Jeder digitale Punkt kann angegriffen werden. Das ist aber kein Grund, das nicht zu machen. Wir nehmen das Thema IT-Sicherheit sehr ernst. Wir schulen die Mitarbeiter, machen regelmäßig Sicherungs-Updates und vieles mehr. Bei allem Aufwand ist uns klar: 100-prozentig schützen kann man sich bei diesem Thema nicht.

Ihre IT-Vorzeigefabrik ist Bühlertal.

Wir haben seit 2018 im Rahmen des Projektes „Bühlertal 5.0“ rund 6 Millionen Euro investiert. Abläufe digitalisiert und automatisiert. Dabei hilft ein fahrerloses Transportsystem, mit dem wir die Staplerfahrten stark verringert haben. Mit dem neuen digitalen Produktionsleitsystem , das wir jetzt auf andere Standorte übertragen, steuern und optimieren wir Abläufe und Kosten. Ohne kluge Investitionen, bleibt man hierzulande nicht wettbewerbsfähig.

Wie bewerten Sie den stockenden Ausbau der digitalen Infrastruktur in Deutschland?

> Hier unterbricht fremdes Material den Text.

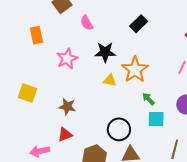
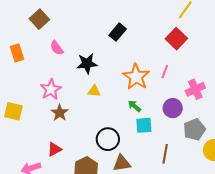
pink semicircle: (87, 23) -> (57, 48), moved
pink star: (67, 59) -> (51, 89), moved
orange star: (135, 70) -> (136, 77), moved
brown star: (67, 107) -> (60, 113), moved, turned 30

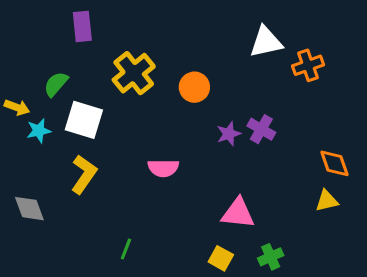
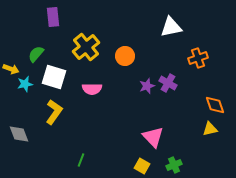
orange cross: (308, 65) -> (198, 58), moved
pink semicircle: (163, 168) -> (92, 89), moved
pink triangle: (238, 213) -> (153, 137), turned 40

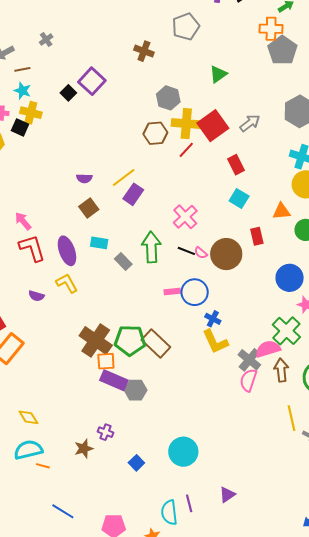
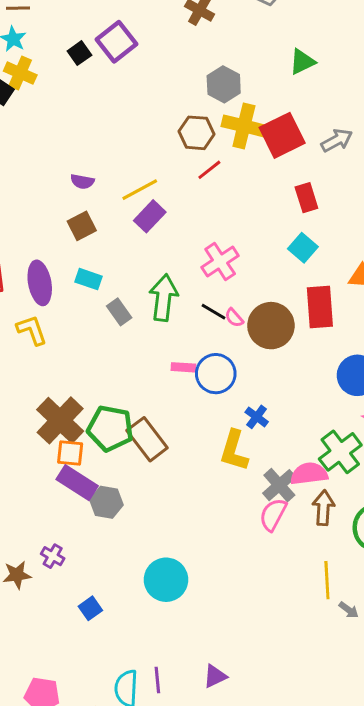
red line: (186, 150) -> (209, 170), moved
red rectangle: (257, 236) -> (320, 307), size x1.6
blue cross: (213, 319) -> (257, 417), moved
yellow L-shape: (215, 342) -> (234, 451), turned 32
cyan circle: (183, 452) -> (166, 580), moved

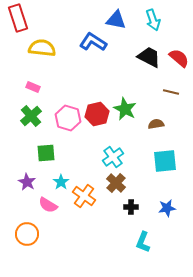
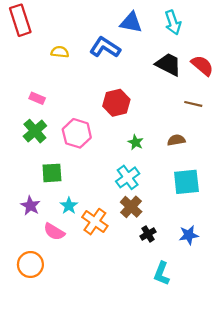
yellow semicircle: (42, 48) -> (60, 52), moved, size x0.6
green star: (125, 109) -> (136, 142), moved, size x0.6
red hexagon: (97, 114) -> (116, 103), moved
black cross: (131, 207) -> (148, 234), turned -32

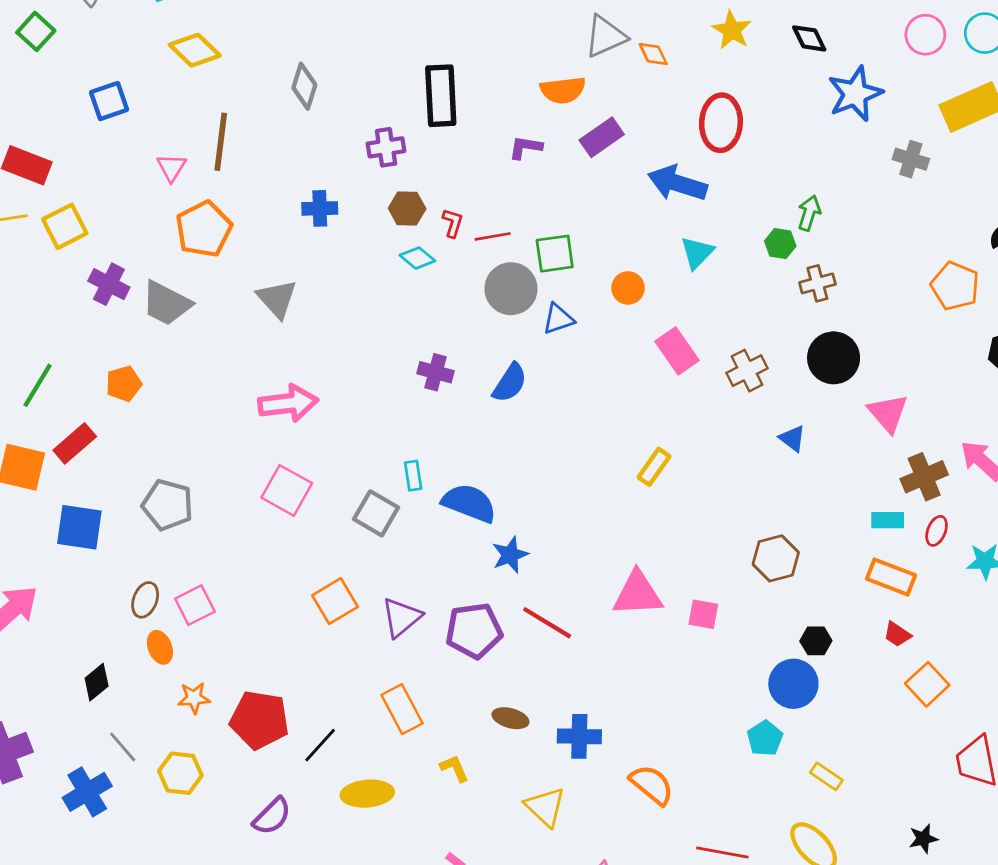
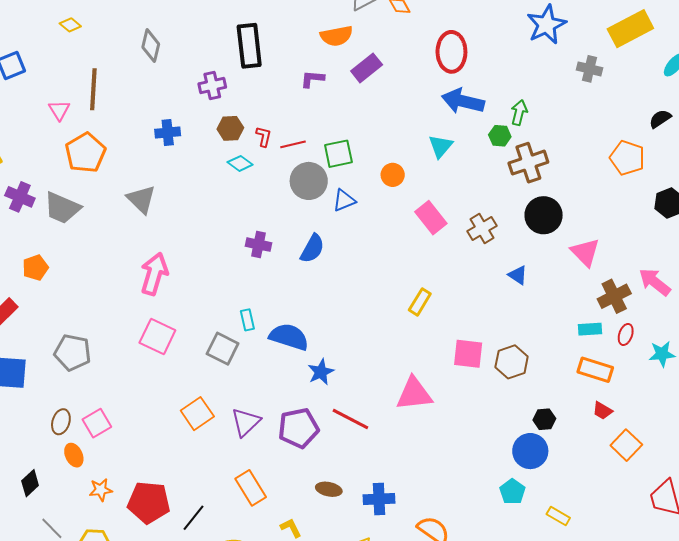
yellow diamond: (195, 50) -> (70, 25), size x0.6
blue arrow: (677, 183) -> (463, 101), moved
brown cross: (817, 283) -> (528, 163), size x1.5
pink arrow: (288, 403) -> (154, 274), turned -63
pink square: (703, 614) -> (468, 354), moved, size x1.4

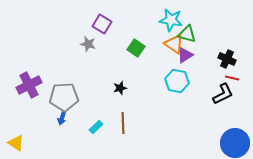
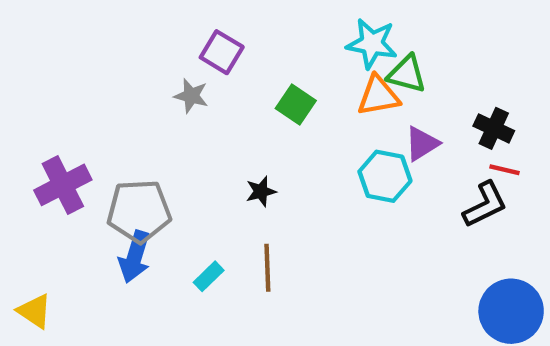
orange triangle: (174, 44) -> (378, 96), turned -45
purple triangle: (185, 55) -> (422, 144), moved
blue arrow: (62, 118) -> (135, 257), size x1.6

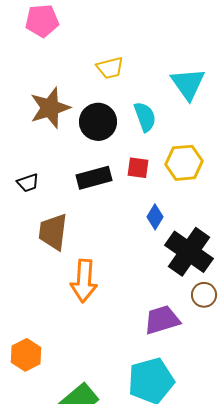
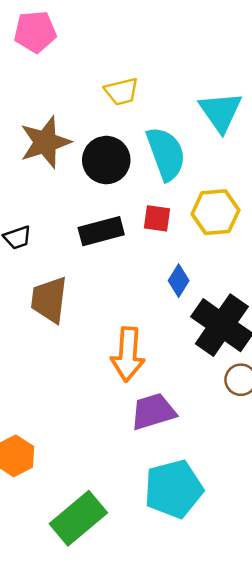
cyan semicircle: (145, 117) -> (166, 154), size x1.4
orange arrow: (84, 281) -> (128, 354), moved
purple trapezoid: (162, 320) -> (153, 411), moved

Ich habe da keinerlei Verständnis dafür. Das ist ein großer Wettbewerbsnachteil. Wir haben viele Gegenden ohne Mobilfunk-Abdeckung, ohne schnelles Internet. Über das Thema sprechen wir in Deutschland seit zehn Jahren. Ich bin viel unterwegs. Es gibt kaum ein Land, das schlechter aufgestellt ist als Deutschland.

Was erwarten Sie von der neuen Bundesregierung?

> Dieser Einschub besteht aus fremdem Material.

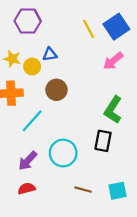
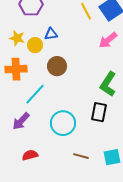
purple arrow: (28, 161) -> (21, 121), moved

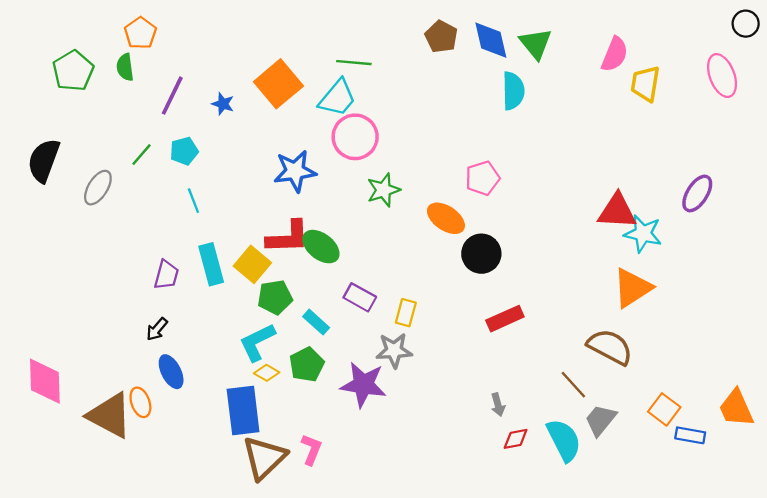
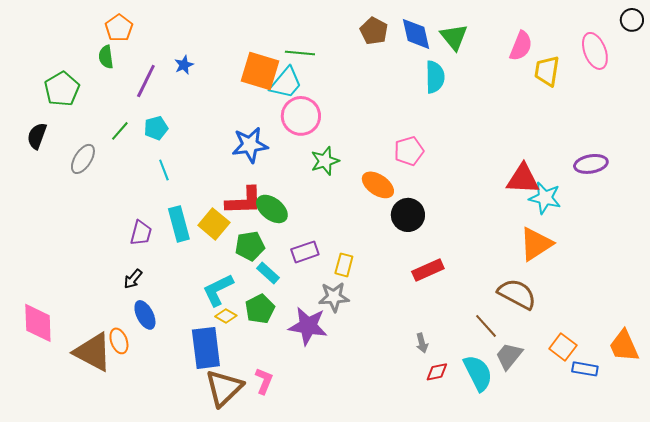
green pentagon: (73, 71) -> (62, 89), moved
pink ellipse: (722, 76) -> (595, 51), moved
orange square: (278, 84) -> (260, 71), moved, turned -33
blue star: (223, 104) -> (184, 65), moved, turned 30
black semicircle: (44, 160) -> (37, 136), size x0.7
purple ellipse: (697, 193) -> (591, 164), turned 48
green pentagon: (275, 297) -> (250, 246), moved
purple rectangle: (360, 297) -> (305, 252), turned -48

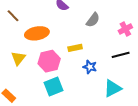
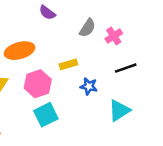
pink cross: (125, 29) -> (114, 36), moved

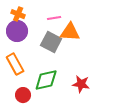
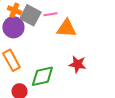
gray square: (51, 42) -> (30, 15), moved
red star: (81, 84) -> (77, 64), moved

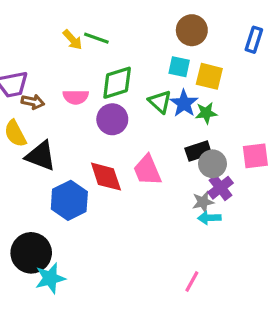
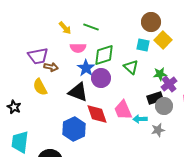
yellow arrow: (73, 40) -> (65, 28), moved
yellow square: (209, 76) -> (163, 40), moved, turned 30
pink semicircle: (76, 97) -> (78, 48), moved
blue star: (184, 103) -> (86, 68), moved
black triangle: (41, 156) -> (78, 92), moved
purple cross: (220, 188) -> (169, 84), moved
cyan arrow: (209, 218) -> (140, 119), moved

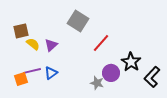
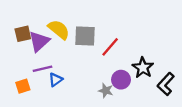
gray square: (78, 21) -> (85, 36), moved, turned -30
yellow semicircle: (33, 44) -> (59, 29), moved, size x1.5
purple triangle: (51, 45) -> (39, 41), moved, size x1.5
purple line: (32, 71) -> (42, 69), moved

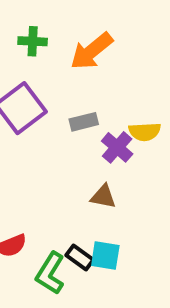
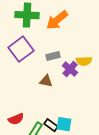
green cross: (33, 41) -> (27, 15), size x1.6
brown triangle: (103, 197) -> (46, 81), moved

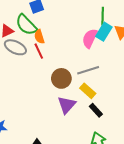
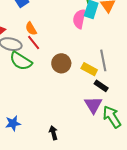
green semicircle: (26, 25) -> (21, 61), moved
gray line: (88, 70) -> (103, 60), moved, turned -70
purple triangle: (67, 105) -> (93, 105), moved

Egal von welcher Regierung erwarte ich, dass sie wettbewerbsfähige Strukturen schafft. Das ist die Aufgabe einer Regierung. Dafür bezahlen wir auch Steuern.

Welche Schulnote geben Sie der aktuellen Bundesregierung bei dem Thema?

Nicht einmal die Note ausreichend.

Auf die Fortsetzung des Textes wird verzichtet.